В том путешествии по южной Франции и Испании она была очень счастлива. Опьянение счастьем началось с двойной свадьбы, которую они праздновали вместе с Юттой и Андреасом. Весь город только об этом и говорил. Две пары белых лошадей в нарядной упряжи подвезли их в двух белых экипажах прямо к церкви, где собралась целая толпа и каждый мог убедиться, что не хорошенькой сестре Ютте, а именно ей достался в мужья куда более интересный мужчина. Когда Ульрих протянул ей руку, у нее голова закружилась от его близости, он же, как ей показалось, был погружен в себя. Что ж, у него за плечами долгий опыт одиночества. Тем прекраснее было идти рядом с ним, показывая всем, что отныне они вместе. Если Андреас сиял и беспрерывно улыбался, то Ульрих на всех свадебных фото выглядит очень серьезным. Его темно-русая шевелюра, возвышающаяся почти над всеми головами, слегка растрепалась. Она не попросила его пригладить волосы, потому что знала: когда-нибудь позже, глядя на эти фотографии, ей легче будет вспомнить то чувство, которое она к нему испытывала, чувство безусловного и полного согласия со всем, что с ним связано, со всем, чем он был.
Вечером следующего дня они начали свое свадебное путешествие, Ульрих был за рулем, она сидела рядом и смотрела на него. Да, он теперь ее муж, это не сон. Она зажмурилась, потом снова открыла глаза. Он не исчез, он рядом, совсем близко, к нему можно прикоснуться – только руку протяни.

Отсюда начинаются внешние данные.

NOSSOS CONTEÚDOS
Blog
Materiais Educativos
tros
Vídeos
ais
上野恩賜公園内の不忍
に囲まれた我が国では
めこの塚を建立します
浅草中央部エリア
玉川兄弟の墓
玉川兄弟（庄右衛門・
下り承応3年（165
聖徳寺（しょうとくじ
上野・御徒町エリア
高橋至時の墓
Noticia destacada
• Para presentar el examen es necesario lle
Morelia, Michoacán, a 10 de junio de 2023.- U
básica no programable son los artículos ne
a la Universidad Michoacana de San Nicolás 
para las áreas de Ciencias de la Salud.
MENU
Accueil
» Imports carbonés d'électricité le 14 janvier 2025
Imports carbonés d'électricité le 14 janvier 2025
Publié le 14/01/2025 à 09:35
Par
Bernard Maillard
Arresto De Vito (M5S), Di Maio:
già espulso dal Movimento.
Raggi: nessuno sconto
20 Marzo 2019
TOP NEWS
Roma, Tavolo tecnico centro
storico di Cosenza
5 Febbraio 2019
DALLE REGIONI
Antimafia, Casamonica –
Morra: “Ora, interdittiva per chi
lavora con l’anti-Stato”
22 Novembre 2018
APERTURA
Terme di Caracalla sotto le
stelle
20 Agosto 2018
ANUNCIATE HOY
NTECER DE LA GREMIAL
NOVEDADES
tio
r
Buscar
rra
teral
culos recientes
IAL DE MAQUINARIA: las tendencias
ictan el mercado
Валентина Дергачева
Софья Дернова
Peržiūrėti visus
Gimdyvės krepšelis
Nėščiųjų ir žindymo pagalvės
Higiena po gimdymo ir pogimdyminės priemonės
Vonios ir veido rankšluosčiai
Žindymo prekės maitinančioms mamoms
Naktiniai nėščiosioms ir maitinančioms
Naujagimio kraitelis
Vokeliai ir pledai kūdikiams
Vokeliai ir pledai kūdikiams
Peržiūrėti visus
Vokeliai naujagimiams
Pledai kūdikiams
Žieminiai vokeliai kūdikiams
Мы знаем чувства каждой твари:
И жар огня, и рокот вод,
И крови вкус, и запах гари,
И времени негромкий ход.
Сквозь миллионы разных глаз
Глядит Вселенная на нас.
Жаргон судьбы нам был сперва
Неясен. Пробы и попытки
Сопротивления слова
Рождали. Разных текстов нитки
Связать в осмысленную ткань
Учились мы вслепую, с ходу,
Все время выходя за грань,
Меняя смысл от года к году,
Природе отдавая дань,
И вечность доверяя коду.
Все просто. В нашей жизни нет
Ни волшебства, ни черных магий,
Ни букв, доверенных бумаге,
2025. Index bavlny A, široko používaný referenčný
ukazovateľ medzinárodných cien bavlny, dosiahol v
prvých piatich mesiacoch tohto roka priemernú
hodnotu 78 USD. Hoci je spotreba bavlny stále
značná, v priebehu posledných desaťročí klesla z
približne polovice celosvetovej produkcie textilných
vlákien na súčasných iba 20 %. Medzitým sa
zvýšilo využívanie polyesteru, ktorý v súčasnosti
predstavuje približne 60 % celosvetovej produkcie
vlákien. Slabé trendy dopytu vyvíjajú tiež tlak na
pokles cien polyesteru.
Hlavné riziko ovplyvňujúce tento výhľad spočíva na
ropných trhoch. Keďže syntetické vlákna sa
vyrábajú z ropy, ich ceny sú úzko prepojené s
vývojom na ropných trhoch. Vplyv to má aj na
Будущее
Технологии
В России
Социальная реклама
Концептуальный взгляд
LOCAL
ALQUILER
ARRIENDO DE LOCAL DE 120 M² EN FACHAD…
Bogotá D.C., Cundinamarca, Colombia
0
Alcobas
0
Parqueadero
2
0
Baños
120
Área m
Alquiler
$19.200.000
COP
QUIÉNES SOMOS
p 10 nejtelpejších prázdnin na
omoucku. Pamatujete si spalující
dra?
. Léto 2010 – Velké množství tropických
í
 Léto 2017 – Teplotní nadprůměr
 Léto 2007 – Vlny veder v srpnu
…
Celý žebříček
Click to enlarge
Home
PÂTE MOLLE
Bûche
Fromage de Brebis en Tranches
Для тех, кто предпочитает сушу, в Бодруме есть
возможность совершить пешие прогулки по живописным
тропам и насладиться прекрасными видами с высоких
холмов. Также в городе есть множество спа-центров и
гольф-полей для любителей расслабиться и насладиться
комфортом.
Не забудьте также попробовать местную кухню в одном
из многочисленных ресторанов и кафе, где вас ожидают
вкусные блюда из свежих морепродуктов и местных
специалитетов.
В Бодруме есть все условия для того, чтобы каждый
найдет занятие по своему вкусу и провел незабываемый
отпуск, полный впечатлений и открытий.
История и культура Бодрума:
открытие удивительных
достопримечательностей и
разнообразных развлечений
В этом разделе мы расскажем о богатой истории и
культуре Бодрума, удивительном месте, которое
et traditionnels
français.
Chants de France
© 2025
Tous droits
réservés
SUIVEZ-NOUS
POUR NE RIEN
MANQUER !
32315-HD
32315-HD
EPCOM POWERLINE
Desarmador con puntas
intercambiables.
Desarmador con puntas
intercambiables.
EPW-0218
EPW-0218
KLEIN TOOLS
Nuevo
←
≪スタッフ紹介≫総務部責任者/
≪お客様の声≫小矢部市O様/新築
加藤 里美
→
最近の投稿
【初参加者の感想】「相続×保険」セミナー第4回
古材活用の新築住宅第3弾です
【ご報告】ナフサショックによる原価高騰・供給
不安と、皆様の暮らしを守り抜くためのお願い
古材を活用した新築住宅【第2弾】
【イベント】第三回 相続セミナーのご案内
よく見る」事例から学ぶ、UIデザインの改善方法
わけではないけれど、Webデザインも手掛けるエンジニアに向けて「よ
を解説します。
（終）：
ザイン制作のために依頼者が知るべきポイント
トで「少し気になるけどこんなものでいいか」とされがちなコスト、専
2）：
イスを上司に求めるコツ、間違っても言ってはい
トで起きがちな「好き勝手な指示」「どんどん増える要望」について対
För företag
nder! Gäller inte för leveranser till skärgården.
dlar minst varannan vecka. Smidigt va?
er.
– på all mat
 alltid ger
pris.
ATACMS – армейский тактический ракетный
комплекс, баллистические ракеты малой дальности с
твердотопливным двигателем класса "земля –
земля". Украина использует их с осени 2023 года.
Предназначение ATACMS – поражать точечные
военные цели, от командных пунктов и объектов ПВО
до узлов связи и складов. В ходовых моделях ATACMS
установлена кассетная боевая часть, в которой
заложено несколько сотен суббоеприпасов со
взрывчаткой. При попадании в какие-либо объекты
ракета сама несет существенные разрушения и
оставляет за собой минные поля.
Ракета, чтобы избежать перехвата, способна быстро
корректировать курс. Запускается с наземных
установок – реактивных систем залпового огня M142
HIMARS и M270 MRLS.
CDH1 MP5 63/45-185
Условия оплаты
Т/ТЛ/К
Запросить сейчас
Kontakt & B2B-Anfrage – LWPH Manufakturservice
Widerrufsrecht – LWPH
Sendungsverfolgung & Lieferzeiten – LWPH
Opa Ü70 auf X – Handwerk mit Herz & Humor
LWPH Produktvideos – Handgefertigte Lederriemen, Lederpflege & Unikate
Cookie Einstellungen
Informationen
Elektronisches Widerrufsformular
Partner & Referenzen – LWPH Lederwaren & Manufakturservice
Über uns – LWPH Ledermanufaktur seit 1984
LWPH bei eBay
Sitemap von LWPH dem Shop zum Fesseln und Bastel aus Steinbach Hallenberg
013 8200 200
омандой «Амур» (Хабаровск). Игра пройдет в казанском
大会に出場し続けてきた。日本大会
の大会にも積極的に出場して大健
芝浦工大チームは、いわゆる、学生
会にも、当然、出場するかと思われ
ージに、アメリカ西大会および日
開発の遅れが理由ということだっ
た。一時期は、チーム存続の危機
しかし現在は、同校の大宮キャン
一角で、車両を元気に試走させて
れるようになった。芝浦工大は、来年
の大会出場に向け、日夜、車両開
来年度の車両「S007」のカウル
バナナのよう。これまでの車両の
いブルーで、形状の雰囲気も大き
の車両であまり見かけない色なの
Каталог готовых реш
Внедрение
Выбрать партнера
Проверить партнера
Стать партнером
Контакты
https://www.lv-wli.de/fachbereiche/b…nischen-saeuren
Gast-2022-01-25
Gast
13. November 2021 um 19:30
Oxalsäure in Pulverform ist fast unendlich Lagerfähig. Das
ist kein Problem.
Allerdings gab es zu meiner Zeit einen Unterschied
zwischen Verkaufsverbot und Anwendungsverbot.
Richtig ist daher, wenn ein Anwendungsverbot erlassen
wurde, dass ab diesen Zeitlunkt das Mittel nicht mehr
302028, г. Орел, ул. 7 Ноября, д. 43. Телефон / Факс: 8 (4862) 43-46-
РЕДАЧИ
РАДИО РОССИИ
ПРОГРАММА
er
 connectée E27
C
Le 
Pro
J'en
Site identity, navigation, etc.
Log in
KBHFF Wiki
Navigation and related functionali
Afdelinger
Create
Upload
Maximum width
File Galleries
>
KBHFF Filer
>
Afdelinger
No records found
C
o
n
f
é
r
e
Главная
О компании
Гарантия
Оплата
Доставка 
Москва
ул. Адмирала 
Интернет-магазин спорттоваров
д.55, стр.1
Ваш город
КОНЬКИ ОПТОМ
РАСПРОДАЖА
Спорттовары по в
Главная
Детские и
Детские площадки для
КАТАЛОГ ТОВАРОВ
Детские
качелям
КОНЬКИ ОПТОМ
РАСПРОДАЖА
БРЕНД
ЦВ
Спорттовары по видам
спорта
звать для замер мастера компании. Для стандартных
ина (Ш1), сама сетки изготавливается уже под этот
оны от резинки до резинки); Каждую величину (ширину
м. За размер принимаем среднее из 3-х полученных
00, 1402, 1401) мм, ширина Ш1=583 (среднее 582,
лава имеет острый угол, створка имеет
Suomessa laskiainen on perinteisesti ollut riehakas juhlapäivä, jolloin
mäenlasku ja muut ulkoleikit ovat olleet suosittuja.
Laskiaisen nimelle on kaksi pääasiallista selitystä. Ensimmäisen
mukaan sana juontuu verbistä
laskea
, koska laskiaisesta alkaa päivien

Ульрих раньше не был за границей, и это она открывала ему новые страны. Это она настаивала, чтобы они жили только в лучших номерах самых дорогих отелей – пусть для них обоих путешествие станет незабываемой сказкой, которая прочно свяжет их друг с другом и которую ничто и никогда не сможет разрушить.
Перебираясь из гостиницы в гостиницу, она нередко ловила себя на мысли, что их путешествие – как бы бегство, и, когда они, наконец, вернулись домой, в новообставленную квартиру, она, распаковывая чемоданы, сказала себе, что прочное, надежное счастье ей еще предстоит завоевать. Она надеялась утвердить это счастье на двух опорах. Во-первых, она поможет Ульриху преодолеть недоверие и неприязнь домочадцев, а во-вторых, у них будут дети. Видимо, где-то она допустила ошибку. И с Кристофом, наверное, все обошлось бы гораздо лучше, если бы она не думала только об Ульрихе, о том, как бы не обмануть его надежд.
Поначалу, когда она забеременела, все шло хорошо, пока она не узнала, что ее счастье зиждется на горе другой женщины. Однажды, без всякого повода, Ульрих рассказал ей об этом – пусть, мол, знает, на что он ради нее пошел. Но она, холодея от ужаса, поняла: ей это повредит. Другая женщина по его настоянию согласилась убить в себе ребенка и вскоре была брошена ради нее.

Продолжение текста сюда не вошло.